Storytellers can pull a captive audience into an otherwise unknown narrative. This is also true in visual art, where the telling is begun by an artist and finished through a viewer’s own experience in viewing the work. Exploring these connections is at the heart of Storytellers, an exhibition at upstairs [artspace] in Tryon.
The show features narrative paintings by Arden B. Cone, Margaret Curtis, Dawn Hunter and Anna Jensen. Each employs the human figure as a means of forming basic storylines that allow their audiences to interpret as they please. But this is not to say that these are figure paintings. “These works are an attempt to take figuration away from technical ability and refer strictly to narrative,” says Curtis. “It keeps each story open-ended.”
Hunter’s works play with seduction and gender identity, leaving her figures — nude and clothed alike — shrouded, even buried behind curtains of tropical flora and bursting 1960s TV action effects. Cone’s works blend the delicacy of high fashion with pastoral scenes similar to those in our surrounding hills. Women in prom dresses wade through a greenhouse while others hover over gardeners and fence lines. Each is surreal and out of place, yet seemingly comfortable.
Jensen’s and Curtis’s works delve into the darker psychological side of interpersonal relationships. Jensen’s pieces have the look and feel of family photos: scenes from the beach, living room portraits, packed cars.
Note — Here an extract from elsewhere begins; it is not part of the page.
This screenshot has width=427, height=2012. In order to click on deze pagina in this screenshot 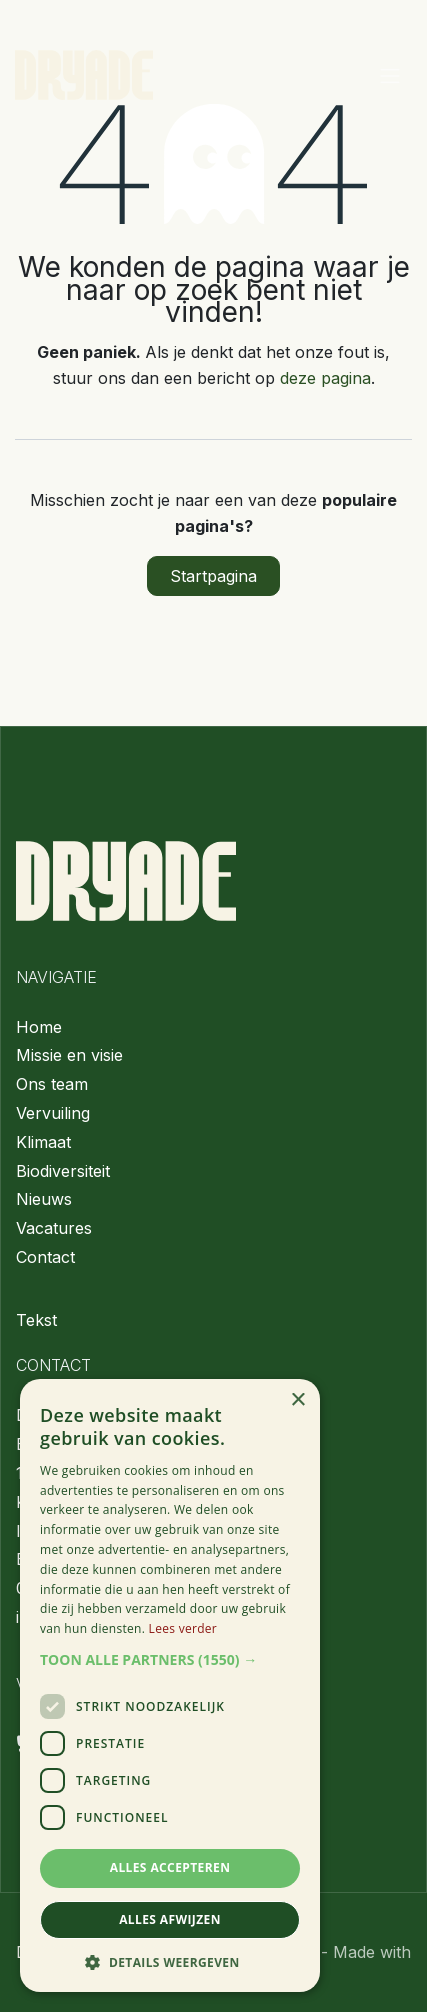 , I will do `click(325, 378)`.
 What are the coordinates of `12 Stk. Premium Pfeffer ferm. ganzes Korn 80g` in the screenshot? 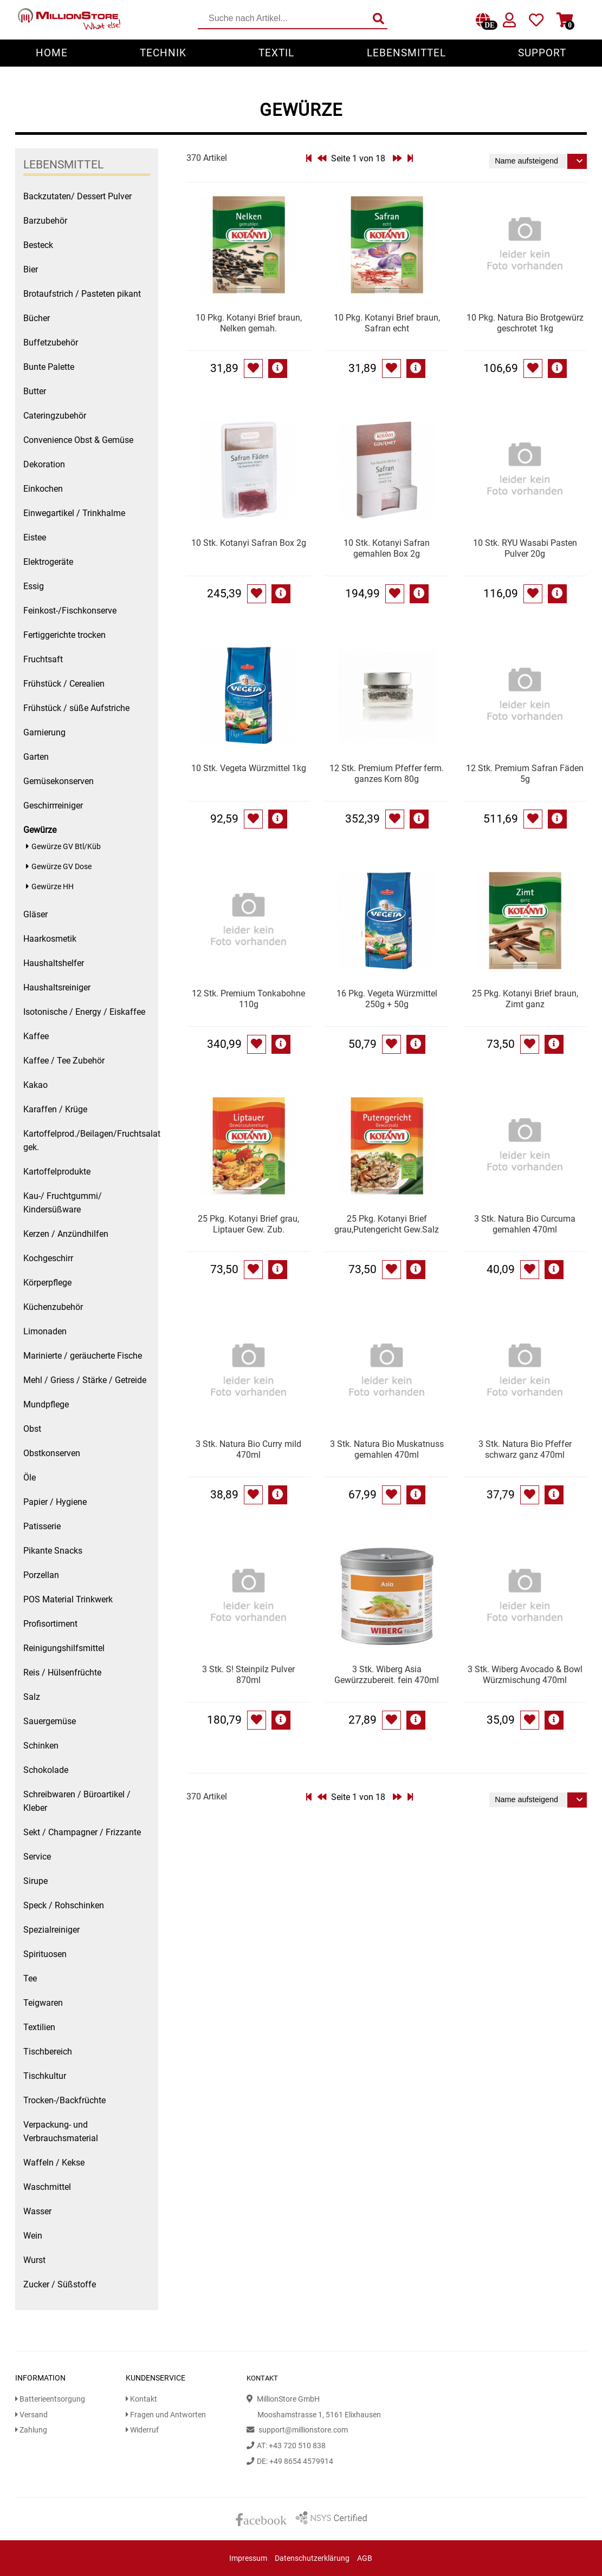 It's located at (386, 773).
But in each painting the scenery has been washed out. The beach has been replaced by bright red swaths reminiscent of blood. The car is a mere outline dropped behind a grinning, key-holding dad, begging the question of which memory is more important — the vehicle or the parent?
Curtis illustrates the idiosyncrasies felt between close duos. “I started off thinking about burdens and baggage we carry physically and psychologically,” she says. Her characters bring these connections and divides to life through awkward stares in salons, secretive actions in household bathrooms and even on a bicycle rickshaw driven by a pregnant women (her passenger a drunken businessman).
“As an artist, your duty is first and foremost to the image, to making it as compelling as you can, for yourself and your audience,” Curtis says. “That is what brings the story to life.”